Lors de la conférence Fortune Brainstorm AI à San Francisco mardi, le PDG de Rivian, RJ Scaringe, a déclaré que c’était une idée fausse selon laquelle l’électrification est politisée, expliquant que la plupart des clients achètent un produit en fonction de la manière dont il répond à leurs besoins, et non en fonction de leur idéologie. Les questions que se posent les acheteurs de voitures, dit-il, sont les mêmes, qu’ils en achètent une avec un moteur à combustion interne ou une batterie : « Est-ce excitant ? Êtes-vous attiré par le produit ? Vous plaît-il ? Le positionnement de la marque vous plaît-il ? Les fonctionnalités répondent-elles à vos besoins ?

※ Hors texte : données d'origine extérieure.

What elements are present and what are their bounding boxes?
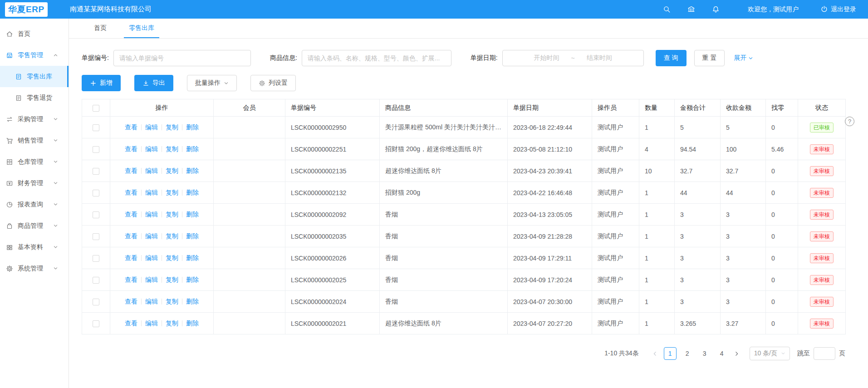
row-checkbox[interactable]: [93, 146, 99, 153]
platform-icon[interactable]: [687, 5, 695, 13]
product-info-input[interactable]: [302, 50, 451, 66]
reset-button[interactable]: 重 置: [694, 50, 725, 66]
row-action-delete[interactable]: 删除: [186, 189, 199, 196]
order-no-input[interactable]: [113, 50, 251, 66]
cell-change: 5.46: [766, 138, 798, 160]
chevron-down-icon: [53, 159, 58, 164]
row-action-copy[interactable]: 复制: [166, 232, 178, 240]
sidebar-item-sales[interactable]: 销售管理: [0, 130, 69, 151]
page-size-select[interactable]: 10 条/页: [750, 347, 790, 360]
row-action-edit[interactable]: 编辑: [145, 211, 158, 218]
page-button-2[interactable]: 2: [681, 347, 694, 360]
sidebar-item-warehouse[interactable]: 仓库管理: [0, 151, 69, 172]
action-separator: [141, 320, 142, 326]
user-menu[interactable]: 欢迎您，测试用户: [748, 5, 799, 14]
help-icon[interactable]: ?: [845, 117, 854, 126]
notification-bell-icon[interactable]: [712, 5, 720, 13]
page-button-1[interactable]: 1: [664, 347, 677, 360]
row-action-copy[interactable]: 复制: [166, 298, 178, 305]
expand-link[interactable]: 展开: [734, 54, 753, 62]
sidebar-item-retail[interactable]: 零售管理: [0, 44, 69, 66]
jump-page-input[interactable]: [814, 347, 835, 360]
row-action-edit[interactable]: 编辑: [145, 319, 158, 327]
row-action-copy[interactable]: 复制: [166, 319, 178, 327]
page-button-3[interactable]: 3: [698, 347, 711, 360]
row-action-edit[interactable]: 编辑: [145, 254, 158, 261]
sidebar-item-goods[interactable]: 商品管理: [0, 215, 69, 236]
row-action-edit[interactable]: 编辑: [145, 145, 158, 152]
row-checkbox[interactable]: [93, 190, 99, 196]
row-action-view[interactable]: 查看: [125, 232, 137, 240]
sidebar-item-home[interactable]: 首页: [0, 23, 69, 44]
row-action-delete[interactable]: 删除: [186, 145, 199, 152]
tab-retail-out[interactable]: 零售出库: [124, 19, 159, 38]
row-action-copy[interactable]: 复制: [166, 167, 178, 174]
cell-order_no: LSCK00000002092: [285, 204, 380, 226]
row-action-view[interactable]: 查看: [125, 167, 137, 174]
status-badge: 未审核: [810, 210, 834, 220]
row-action-delete[interactable]: 删除: [186, 232, 199, 240]
cell-date: 2023-04-09 17:20:24: [508, 269, 592, 291]
row-action-edit[interactable]: 编辑: [145, 276, 158, 283]
row-checkbox[interactable]: [93, 211, 99, 218]
row-action-copy[interactable]: 复制: [166, 189, 178, 196]
row-action-delete[interactable]: 删除: [186, 276, 199, 283]
cell-status: 未审核: [798, 182, 846, 204]
sidebar-item-purchase[interactable]: 采购管理: [0, 108, 69, 130]
add-button[interactable]: 新增: [82, 75, 121, 91]
row-action-copy[interactable]: 复制: [166, 254, 178, 261]
row-action-delete[interactable]: 删除: [186, 123, 199, 131]
row-action-view[interactable]: 查看: [125, 276, 137, 283]
row-action-edit[interactable]: 编辑: [145, 298, 158, 305]
row-action-edit[interactable]: 编辑: [145, 189, 158, 196]
cell-order_no: LSCK00000002132: [285, 182, 380, 204]
row-action-copy[interactable]: 复制: [166, 211, 178, 218]
row-action-delete[interactable]: 删除: [186, 167, 199, 174]
row-action-copy[interactable]: 复制: [166, 276, 178, 283]
sidebar-item-retail-out[interactable]: 零售出库: [0, 66, 69, 87]
row-action-view[interactable]: 查看: [125, 254, 137, 261]
row-action-view[interactable]: 查看: [125, 123, 137, 131]
row-checkbox[interactable]: [93, 124, 99, 131]
row-action-delete[interactable]: 删除: [186, 211, 199, 218]
search-icon[interactable]: [663, 5, 671, 13]
prev-page-button[interactable]: [649, 347, 662, 360]
row-checkbox[interactable]: [93, 233, 99, 240]
page-button-4[interactable]: 4: [716, 347, 728, 360]
sidebar-item-finance[interactable]: 财务管理: [0, 172, 69, 194]
row-action-delete[interactable]: 删除: [186, 319, 199, 327]
row-checkbox[interactable]: [93, 168, 99, 175]
export-button[interactable]: 导出: [134, 75, 173, 91]
sidebar-item-basic[interactable]: 基本资料: [0, 236, 69, 258]
sidebar-item-report[interactable]: 报表查询: [0, 194, 69, 215]
tab-home[interactable]: 首页: [89, 19, 112, 38]
row-action-copy[interactable]: 复制: [166, 145, 178, 152]
column-settings-button[interactable]: 列设置: [250, 75, 296, 91]
row-checkbox[interactable]: [93, 277, 99, 284]
logout-button[interactable]: 退出登录: [820, 5, 856, 14]
date-range-picker[interactable]: 开始时间 ~ 结束时间: [502, 50, 644, 66]
row-action-view[interactable]: 查看: [125, 211, 137, 218]
row-action-edit[interactable]: 编辑: [145, 232, 158, 240]
col-header-operator: 操作员: [592, 99, 639, 117]
sidebar-item-retail-return[interactable]: 零售退货: [0, 87, 69, 108]
row-action-view[interactable]: 查看: [125, 319, 137, 327]
next-page-button[interactable]: [731, 347, 743, 360]
pagination-total: 1-10 共34条: [604, 349, 638, 358]
select-all-checkbox[interactable]: [93, 105, 99, 112]
row-action-view[interactable]: 查看: [125, 298, 137, 305]
row-action-delete[interactable]: 删除: [186, 298, 199, 305]
row-action-delete[interactable]: 删除: [186, 254, 199, 261]
row-checkbox[interactable]: [93, 320, 99, 327]
row-action-edit[interactable]: 编辑: [145, 167, 158, 174]
row-action-view[interactable]: 查看: [125, 189, 137, 196]
col-header-status: 状态: [798, 99, 846, 117]
row-action-edit[interactable]: 编辑: [145, 123, 158, 131]
sidebar-item-system[interactable]: 系统管理: [0, 258, 69, 279]
row-action-view[interactable]: 查看: [125, 145, 137, 152]
batch-operations-button[interactable]: 批量操作: [187, 75, 237, 91]
row-action-copy[interactable]: 复制: [166, 123, 178, 131]
row-checkbox[interactable]: [93, 299, 99, 305]
row-checkbox[interactable]: [93, 255, 99, 262]
search-button[interactable]: 查 询: [656, 50, 687, 66]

L’achat d’un véhicule électrique était autrefois un signe de politique de gauche, mais la politique est devenue confuse après que le PDG de Tesla, Elon Musk, soit devenu le principal donateur républicain et un proche conseiller de Trump. Cela a attiré de nouveaux clients vers Tesla et découragé de nombreux acheteurs progressistes de véhicules électriques, et de nombreux propriétaires existants ont apposé des autocollants sur leur pare-chocs expliquant qu’ils avaient acheté leur voiture avant le virage à droite de Musk. Trump et Musk ont ensuite eu une surprenante dispute publique, en partie à propos de la suppression par l’administration des crédits d’impôt pour les véhicules électriques et l’énergie solaire.

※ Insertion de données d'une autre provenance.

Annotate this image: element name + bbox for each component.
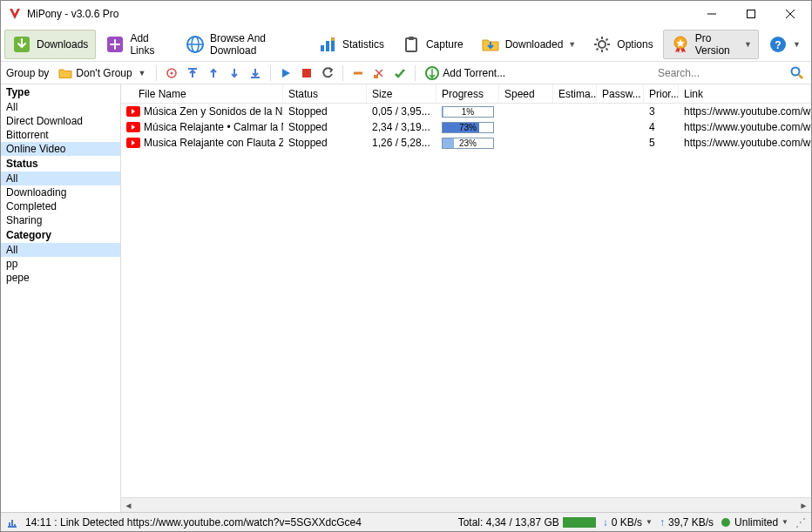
cell-link: https://www.youtube.com/w [679, 104, 811, 119]
priority-up-button[interactable] [205, 64, 222, 82]
browse-button[interactable]: Browse And Download [178, 30, 308, 59]
sidebar-item[interactable]: All [1, 172, 120, 185]
capture-button[interactable]: Capture [394, 30, 471, 59]
statistics-button[interactable]: Statistics [310, 30, 392, 59]
separator [342, 65, 343, 81]
folder-icon [58, 67, 72, 79]
sidebar-item[interactable]: All [1, 243, 120, 257]
limit-label: Unlimited [734, 516, 778, 529]
col-status[interactable]: Status [283, 84, 367, 103]
sidebar-item[interactable]: Completed [1, 199, 120, 213]
svg-line-20 [597, 38, 599, 40]
sidebar-item[interactable]: pepe [1, 271, 120, 285]
sidebar-item[interactable]: Downloading [1, 185, 120, 199]
priority-down-button[interactable] [226, 64, 243, 82]
downloads-tab[interactable]: Downloads [4, 30, 96, 59]
resize-grip[interactable]: ⋰ [795, 516, 806, 529]
svg-line-36 [799, 75, 802, 78]
horizontal-scrollbar[interactable]: ◄ ► [121, 497, 811, 512]
svg-rect-14 [409, 37, 414, 40]
refresh-button[interactable] [319, 64, 336, 82]
add-links-icon [105, 35, 125, 54]
maximize-button[interactable] [731, 2, 770, 26]
options-button[interactable]: Options [585, 30, 660, 59]
col-link[interactable]: Link [679, 84, 811, 103]
check-button[interactable] [391, 64, 409, 82]
separator [415, 65, 416, 81]
remove-button[interactable] [349, 64, 367, 82]
download-speed-segment[interactable]: ↓ 0 KB/s ▼ [603, 516, 653, 529]
cell-link: https://www.youtube.com/w [679, 135, 811, 151]
sidebar-item[interactable]: Bittorrent [1, 128, 120, 142]
start-button[interactable] [277, 64, 294, 82]
chevron-down-icon: ▼ [138, 69, 145, 77]
pro-version-button[interactable]: Pro Version ▼ [663, 30, 759, 59]
group-by-combo[interactable]: Don't Group ▼ [54, 65, 150, 81]
col-priority[interactable]: Prior... [644, 84, 679, 103]
minimize-button[interactable] [692, 2, 731, 26]
downloaded-button[interactable]: Downloaded ▼ [473, 30, 584, 59]
col-estimated[interactable]: Estima... [553, 84, 597, 103]
col-speed[interactable]: Speed [499, 84, 553, 103]
downloaded-label: Downloaded [505, 38, 564, 51]
window-title: MiPony - v3.0.6 Pro [27, 8, 692, 20]
pro-label: Pro Version [695, 32, 739, 57]
cell-password [597, 135, 644, 151]
col-size[interactable]: Size [367, 84, 436, 103]
scroll-left-arrow[interactable]: ◄ [121, 498, 136, 513]
target-button[interactable] [163, 64, 180, 82]
sidebar: TypeAllDirect DownloadBittorrentOnline V… [1, 84, 121, 512]
sidebar-item[interactable]: Direct Download [1, 114, 120, 128]
statistics-label: Statistics [342, 38, 384, 51]
file-name: Música Relajante • Calmar la M... [144, 121, 283, 133]
table-row[interactable]: Musica Relajante con Flauta Ze...Stopped… [121, 135, 811, 151]
file-name: Musica Relajante con Flauta Ze... [144, 137, 283, 149]
separator [270, 65, 271, 81]
add-torrent-button[interactable]: Add Torrent... [422, 64, 509, 82]
table-row[interactable]: Música Relajante • Calmar la M...Stopped… [121, 119, 811, 135]
table-row[interactable]: Música Zen y Sonidos de la Nat...Stopped… [121, 104, 811, 119]
priority-top-button[interactable] [184, 64, 201, 82]
group-by-label: Group by [6, 67, 49, 79]
chevron-down-icon: ▼ [782, 518, 788, 526]
chevron-down-icon: ▼ [744, 40, 751, 49]
limit-segment[interactable]: Unlimited ▼ [721, 516, 788, 529]
unlimited-icon [721, 517, 731, 528]
options-label: Options [617, 38, 653, 51]
help-button[interactable]: ? ▼ [761, 30, 808, 59]
close-button[interactable] [770, 2, 809, 26]
sidebar-item[interactable]: Online Video [1, 142, 120, 156]
search-icon[interactable] [788, 64, 806, 82]
svg-line-21 [606, 48, 608, 50]
sidebar-item[interactable]: pp [1, 257, 120, 271]
col-filename[interactable]: File Name [121, 84, 283, 103]
search-input[interactable] [654, 65, 785, 81]
cell-priority: 4 [644, 119, 679, 135]
gear-icon [592, 35, 612, 54]
svg-point-12 [331, 37, 335, 41]
capture-label: Capture [426, 38, 464, 51]
chevron-down-icon: ▼ [793, 40, 800, 49]
sidebar-item[interactable]: All [1, 100, 120, 114]
priority-bottom-button[interactable] [247, 64, 264, 82]
col-password[interactable]: Passw... [597, 84, 644, 103]
separator [156, 65, 157, 81]
sidebar-group-type: Type [1, 84, 120, 100]
badge-icon [671, 35, 690, 54]
sidebar-item[interactable]: Sharing [1, 213, 120, 227]
cell-priority: 5 [644, 135, 679, 151]
downloads-icon [12, 35, 31, 54]
youtube-icon [126, 122, 140, 132]
clipboard-icon [402, 35, 421, 54]
action-toolbar: Group by Don't Group ▼ Add Torrent... [1, 62, 811, 84]
stop-button[interactable] [298, 64, 315, 82]
titlebar: MiPony - v3.0.6 Pro [1, 1, 811, 27]
svg-point-28 [171, 71, 173, 74]
svg-rect-10 [326, 41, 329, 51]
svg-rect-13 [406, 38, 416, 51]
col-progress[interactable]: Progress [436, 84, 499, 103]
upload-speed-segment[interactable]: ↑ 39,7 KB/s [660, 516, 714, 529]
scroll-right-arrow[interactable]: ► [796, 498, 811, 513]
clear-button[interactable] [370, 64, 388, 82]
add-links-button[interactable]: Add Links [98, 30, 176, 59]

Mais Scaringe a déclaré avoir fondé Rivian avec une vision à long terme, indépendante de tout cadre politique ou de toute tendance politique. Il a également insisté sur le fait que si les Américains disposaient de plus d’options en matière de véhicules électriques, les ventes se poursuivraient. À l’heure actuelle, Tesla domine un segment clé du marché : les véhicules électriques dans la fourchette de prix de 50 000 $. Le prochain SUV intermédiaire R2 de Rivian représentera une nouvelle option sur ce marché, avec un prix de départ de 45 000 $ contre 70 000 $ pour le R1.

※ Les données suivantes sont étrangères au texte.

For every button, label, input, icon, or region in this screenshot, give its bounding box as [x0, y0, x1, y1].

Dans dix ans, a déclaré Scaringe, il s’attend (et croit) à ce que l’adoption des véhicules électriques aux États-Unis soit nettement plus élevée qu’elle ne l’est aujourd’hui, expliquant que la principale limitation ne réside pas du côté de la demande. C’est plutôt du côté de l’offre, qui souffre d’un « manque flagrant d’options », notamment par rapport à l’Europe et à la Chine, a-t-il ajouté. Les options de véhicules électriques aux États-Unis sont limitées par le fait que les marques chinoises sont exclues du marché.
Davantage d’options pour les acheteurs de véhicules électriques aux États-Unis créeraient probablement plus de concurrence pour Rivian, et en effet, l’afflux de véhicules électriques chinois à bas prix sur d’autres marchés automobiles a généré une réaction violente, des pays comme le Canada leur imposant des tarifs élevés. Mais Scaringe semble considérer l’intensification de la concurrence comme un élément positif pour l’ensemble du marché.
“Je pense que l’existence d’options contribuera à une plus grande pénétration et créera en réalité une opportunité unique aux États-Unis”, a-t-il déclaré.